De boel heel houden en niet te veel tijd verliezen op de directe concurrentie was de opdracht voor Petronas Team De Rooy Iveco in de negende etappe van de Dakar Rally 2020. Daarin slaagden alle vier de crews. Janus van Kasteren noteerde de tiende tijd aan de finish van de 410 km lange proef, Albert Llovera de vijftiende, Michiel Becx de zeventiende en Vick Versteijnen de negentiende.
De negende etappe, van Wasi Al-Dawasir naar Haradh, was een sloopetappe. Vooral het eerste deel tot de neutralisatie op km 155. “Een bokkenpad vol stenen, afstapjes en ander gemeen spul”, omschreef Michiel Becx het. Voor Janus van Kasteren was het op dat stuk ‘treintje rijden in het stof’. “Degenen met het minste stof konden doorrijden, de rest niet. Inhalen was vrijwel onmogelijk, omdat het door rivierbeddingen ging. We hebben een beetje kalm aan gedaan om risico’s te vermijden, want in dat stof kun je alleen maar de boel kapot rijden.”

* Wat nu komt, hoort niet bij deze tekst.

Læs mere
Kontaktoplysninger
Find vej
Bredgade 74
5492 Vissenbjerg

Het tweede deel was gemakkelijker, maar ook hier viel weinig te winnen: lange rechte stukken waar de trucks tegen het maximum van 140 km reden, afgewisseld met wat kleine, glooiende duintjes waar de trucks op snelheid doorheen konden. In de timing was goed te zien dat de verschillen hier nauwelijks uiteen liepen. Toch wist Van Kasteren hier tijd te pakken op naaste concurrent Martin Macik, die met een kapotte band stond. “Toen heb ik toch even het gas wat dieper ingetrapt”, glimlachte Van Kasteren. “Maar verder was er vandaag niets te winnen. Het was overleven en heel houden. Daarom ben ik best tevreden dat we de zevende plaats in het klassement hebben kunnen behouden en zelfs iets hebben kunnen verbeteren. Dat we 13 minuten achter de top finishen is niet erg, als we maar winnen op de rest.”

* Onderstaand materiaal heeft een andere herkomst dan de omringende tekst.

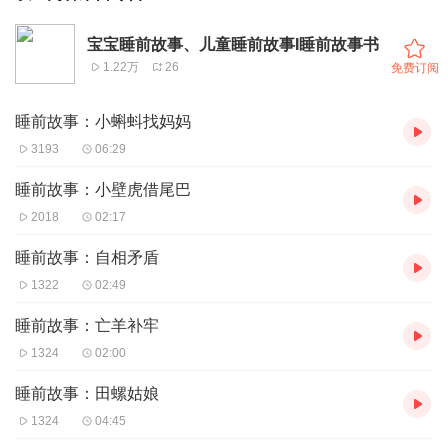
宝宝睡前故事、儿童睡前故事I睡前故事书
1.22万
26
免费订阅
睡前故事：小蝌蚪找妈妈
3193
06:29
睡前故事：小壁虎借尾巴
2018
02:17
睡前故事：自相矛盾
1322
02:49
睡前故事：亡羊补牢
1324
02:00
睡前故事：田螺姑娘
1324
04:45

Vick Versteijnen ging heel bewust van het gas af. Hij startte na de grote problemen van gisteren helemaal achteraan en reed dus vol in het stof. Een gebroken schokbreker kostte wel iets tijd, maar het snelle tweede deel was zijn redding. “Als de auto niet te veel springt, kun je wel doorrijden. De verschillen waren niet groot. Ik ben blij dat we binnen zijn, voor het donker.”
Voor Michiel Becx was het snelle tweede deel iets lastiger. De Trakker is te comfortabel geveerd voor die lange rechte stukken en heeft daardoor de neiging te gaan zwabberen. “Het is lastig om nu met de afstelling te gaan spelen. Dat gaat eigenlijk niet. Dus blijven we eraf en ga ik een beetje van het gas. Zo komen we er ook.”
Voor morgen – de marathonetappe – staan er weer duinen op het programma. Juist morgen is het zaak voor Becx om bij te blijven, want hij is dan de enige toegestane assistentie voor Team De Rooy. “We nemen niet meer mee dan anders, alleen slaapzakken. En die duinen, tja. We zullen er toch doorheen moeten. Of zoals mijn monteur Bernard der Kinderen zegt: We kunnen niet wachten tot ze zijn weggewaaid.” Ook Vick Versteijnen krijgt extra onderdelen mee. Hij rijdt immers al buiten het klassement en kan daarmee het team extra ondersteuning bieden in de marathonetappe.